What shocked me, though, wasn’t anything about Jackie Collins — it was that Jennifer Weiner was calling me a book critic. As if I was one of those shadow bogeymen of haute culture, a gatekeeper. Me? But… and I think of all the ways that I have been outside the gates. Oh, so many. Oh, for so long. Take today: I am totally wearing the wrong shoes.

But it’s true, I have to admit, that I write book reviews. I’ll be on the board of the National Book Critics Circle, starting in March. And I love writing about books, in a way that’s thoughtful, and even smart.

And I suppose that makes me a book critic.

And I think I’m OK with that.

Sometimes when navigating a flurry of deadlines, which are totally uninteresting, the work appeas, which is interesting, with any luck. The latest: for Flavorwire, my review of Jaron Lanier’s You Are Not a Gadget.

If you are not a gadget, what are you? Jaron Lanier would have you be a person, but he warns that Web 2.0 is pushing us away from personhood in ways that we haven’t really examined.

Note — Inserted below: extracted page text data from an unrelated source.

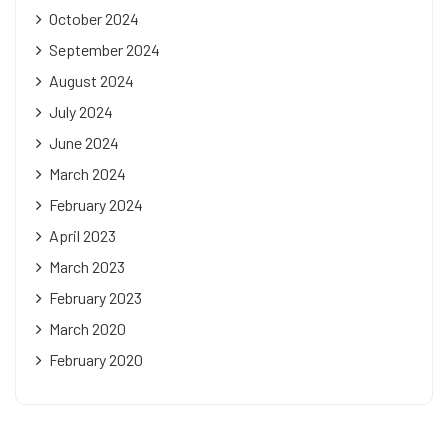
October 2024
September 2024
August 2024
July 2024
June 2024
March 2024
February 2024
April 2023
March 2023
February 2023
March 2020
February 2020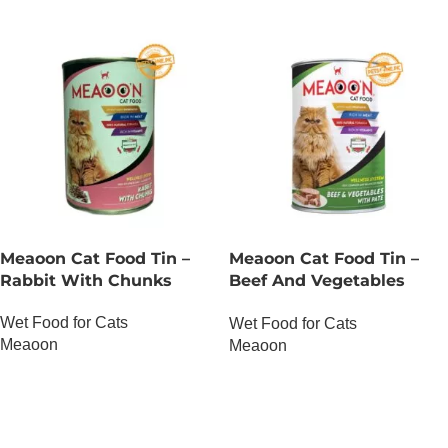
Meaoon Cat Food Tin –
Meaoon Cat Food Tin –
Rabbit With Chunks
Beef And Vegetables
With Pate
Wet Food for Cats
Wet Food for Cats
Meaoon
Meaoon
OUT OF STOCK
OUT OF STOCK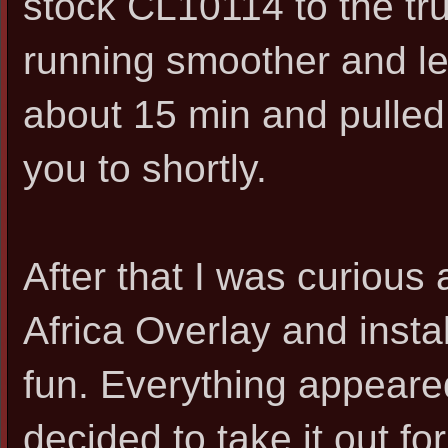
stock CL10114 to the tru
running smoother and les
about 15 min and pulled th
you to shortly.
After that I was curious 
Africa Overlay and instal
fun. Everything appeared
decided to take it out for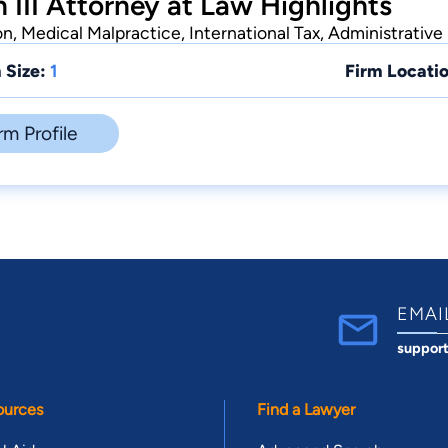
 III Attorney at Law Highlights
n, Medical Malpractice, International Tax, Administrative
 Size:
1
Firm Locatio
rm Profile
EMAI
suppor
ources
Find a Lawyer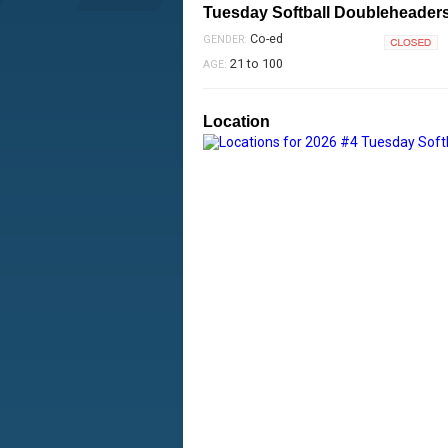
Tuesday Softball Doubleheader
Co-ed
GENDER:
Closed
21 to 100
AGE:
Location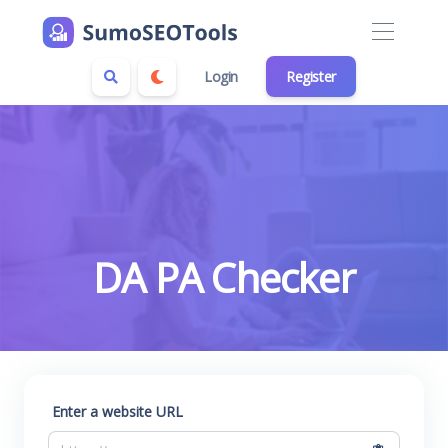
Login
Register
DA PA Checker
Enter a website URL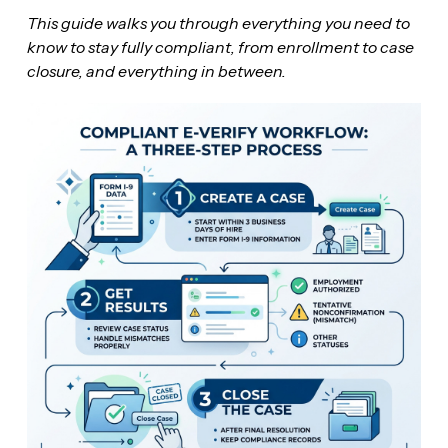
This guide walks you through everything you need to
know to stay fully compliant, from enrollment to case
closure, and everything in between.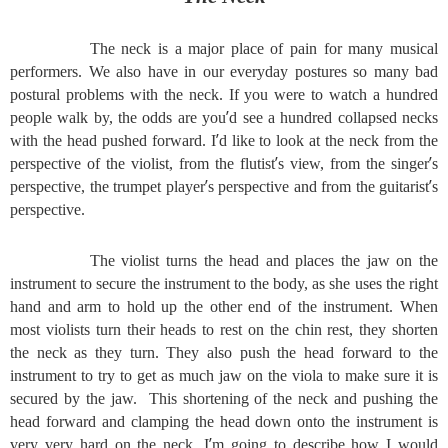
The neck is a major place of pain for many musical
performers. We also have in our everyday postures so many bad
postural problems with the neck. If you were to watch a hundred
’
people walk by, the odds are you
d see a hundred collapsed necks
’
with the head pushed forward. I
d like to look at the neck from the
’
’
perspective of the violist, from the flutist
s view, from the singer
s
’
’
perspective, the trumpet player
s perspective and from the guitarist
s
perspective.
The violist turns the head and places the jaw on the
instrument to secure the instrument to the body, as she uses the right
hand and arm to hold up the other end of the instrument. When
most violists turn their heads to rest on the chin rest, they shorten
the neck as they turn. They also push the head forward to the
instrument to try to get as much jaw on the viola to make sure it is
secured by the jaw. This shortening of the neck and pushing the
head forward and clamping the head down onto the instrument is
’
very very hard on the neck. I
m going to describe how I would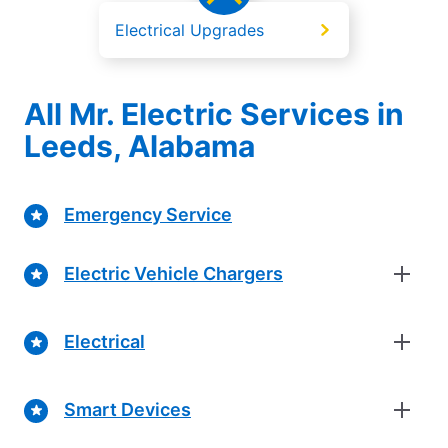
Electrical Upgrades
All Mr. Electric Services in
Leeds, Alabama
Emergency Service
Electric Vehicle Chargers
Electrical
Smart Devices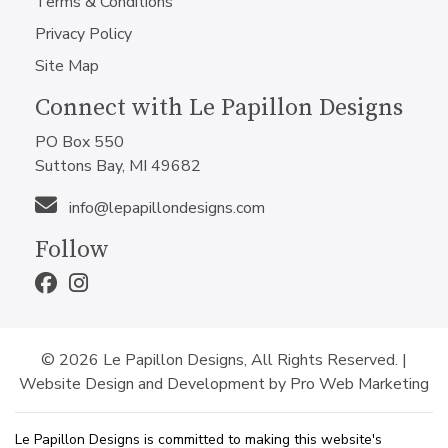
Terms & Conditions
Privacy Policy
Site Map
Connect with Le Papillon Designs
PO Box 550
Suttons Bay, MI 49682
info@lepapillondesigns.com
Follow
© 2026 Le Papillon Designs, All Rights Reserved. |
Website Design and Development by Pro Web Marketing
Le Papillon Designs is committed to making this website's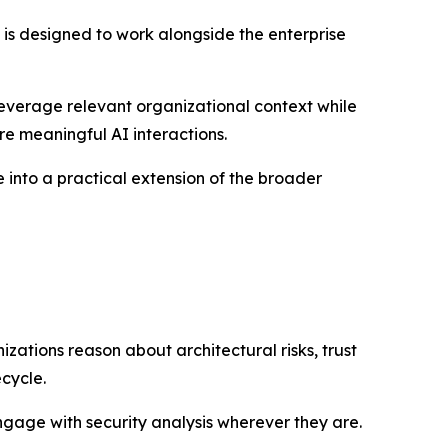
x is designed to work alongside the enterprise
leverage relevant organizational context while
re meaningful AI interactions.
 into a practical extension of the broader
ations reason about architectural risks, trust
cycle.
ngage with security analysis wherever they are.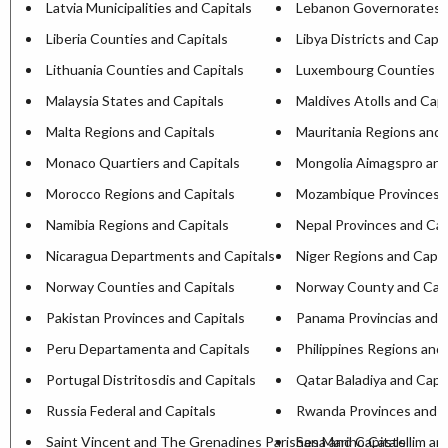
Latvia Municipalities and Capitals
Lebanon Governorates a
Liberia Counties and Capitals
Libya Districts and Capit
Lithuania Counties and Capitals
Luxembourg Counties an
Malaysia States and Capitals
Maldives Atolls and Capi
Malta Regions and Capitals
Mauritania Regions and 
Monaco Quartiers and Capitals
Mongolia Aimagspro and
Morocco Regions and Capitals
Mozambique Provinces a
Namibia Regions and Capitals
Nepal Provinces and Cap
Nicaragua Departments and Capitals
Niger Regions and Capit
Norway Counties and Capitals
Norway County and Capi
Pakistan Provinces and Capitals
Panama Provincias and C
Peru Departamenta and Capitals
Philippines Regions and 
Portugal Distritosdis and Capitals
Qatar Baladiya and Capit
Russia Federal and Capitals
Rwanda Provinces and C
Saint Vincent and The Grenadines Parishesa and Capitals
San Marino Castellim an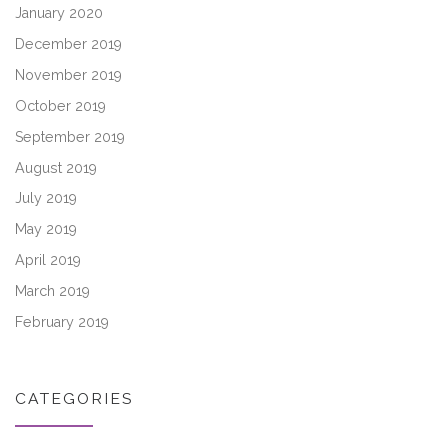
January 2020
December 2019
November 2019
October 2019
September 2019
August 2019
July 2019
May 2019
April 2019
March 2019
February 2019
CATEGORIES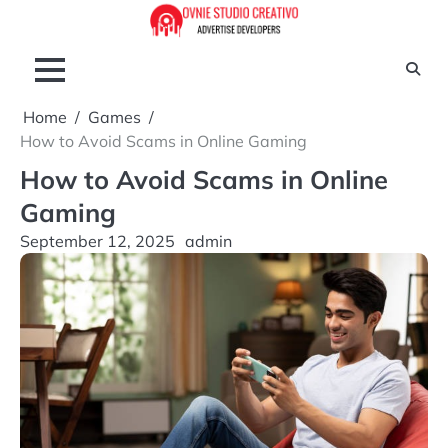
Skip
to
content
Home
Games
How to Avoid Scams in Online Gaming
How to Avoid Scams in Online
Gaming
September 12, 2025
admin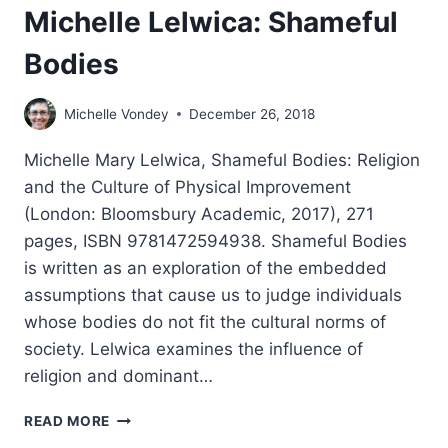
Michelle Lelwica: Shameful
Bodies
Michelle Vondey
December 26, 2018
Michelle Mary Lelwica, Shameful Bodies: Religion
and the Culture of Physical Improvement
(London: Bloomsbury Academic, 2017), 271
pages, ISBN 9781472594938. Shameful Bodies
is written as an exploration of the embedded
assumptions that cause us to judge individuals
whose bodies do not fit the cultural norms of
society. Lelwica examines the influence of
religion and dominant…
MICHELLE
READ MORE
LELWICA: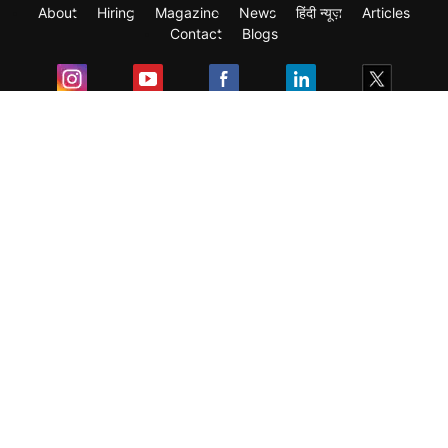
About
Hiring
Magazine
News
हिंदी न्यूज़
Articles
Contact
Blogs
Exam
Student Visas
Top Countries
Predictors & Ebooks
Resources
Abroad Colleges
Sitemap
Terms & Condition
Privacy Policy
Grievance Redressal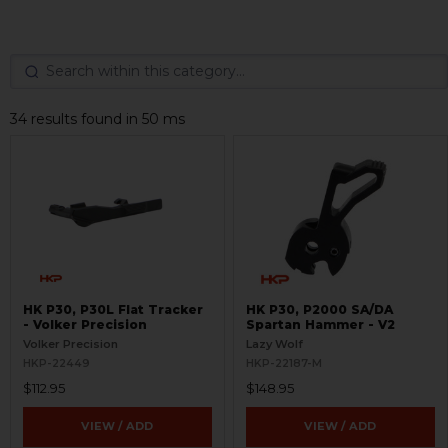
34 results found in 50 ms
HK P30, P30L Flat Tracker
HK P30, P2000 SA/DA
- Volker Precision
Spartan Hammer - V2
Volker Precision
Lazy Wolf
HKP-22449
HKP-22187-M
$112.95
$148.95
VIEW / ADD
VIEW / ADD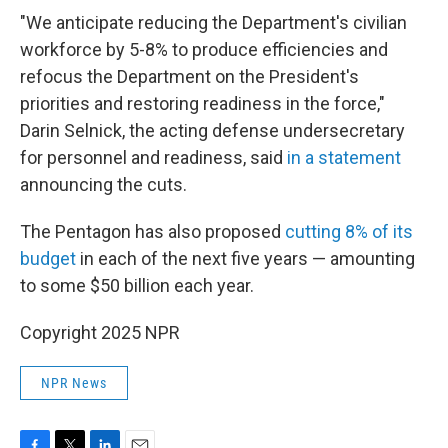
"We anticipate reducing the Department's civilian
workforce by 5-8% to produce efficiencies and
refocus the Department on the President's
priorities and restoring readiness in the force,"
Darin Selnick, the acting defense undersecretary
for personnel and readiness, said
in a statement
announcing the cuts.
The Pentagon has also proposed
cutting 8% of its
budget
in each of the next five years — amounting
to some $50 billion each year.
Copyright 2025 NPR
NPR News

Actually, he might have you be a cephalopod, because he finds octopi mesmerizing, but that enthusiasm only appears at the end of You Are Not a Gadget, his first book.

It is something of a reckoning. Lanier turns a philosopher’s eye to our everyday online tools. What do they say about us? How have they come to inhabit and inhibit the way we imagine ourselves? Who do our new systems reward? Is the Internet all that, really?

I really like that Lanier, the father of virtual reality, is a brilliant programmer who makes his case without making a straightforward linear argument. He hops from idea to idea, which is frutrating in places, but ultimately serves to force the reader to engage with his ideas dynamically, having space to think of counterarguments or make connections.

And now: coffee. Plus another deadline.